Exercise aim:
Give the total number of lines in the data below that include "world", and nothing else.

Data extract:
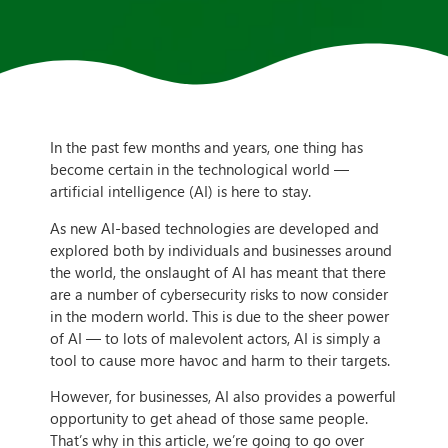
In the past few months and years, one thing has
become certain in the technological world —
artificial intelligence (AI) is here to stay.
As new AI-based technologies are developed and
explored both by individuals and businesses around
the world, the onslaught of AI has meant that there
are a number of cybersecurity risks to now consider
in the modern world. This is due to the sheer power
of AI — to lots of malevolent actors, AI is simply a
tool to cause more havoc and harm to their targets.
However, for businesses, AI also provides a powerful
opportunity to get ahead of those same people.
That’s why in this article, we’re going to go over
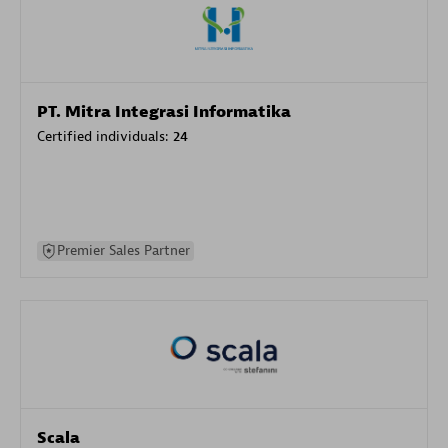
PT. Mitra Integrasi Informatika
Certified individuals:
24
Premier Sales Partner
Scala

Finished exercise:
3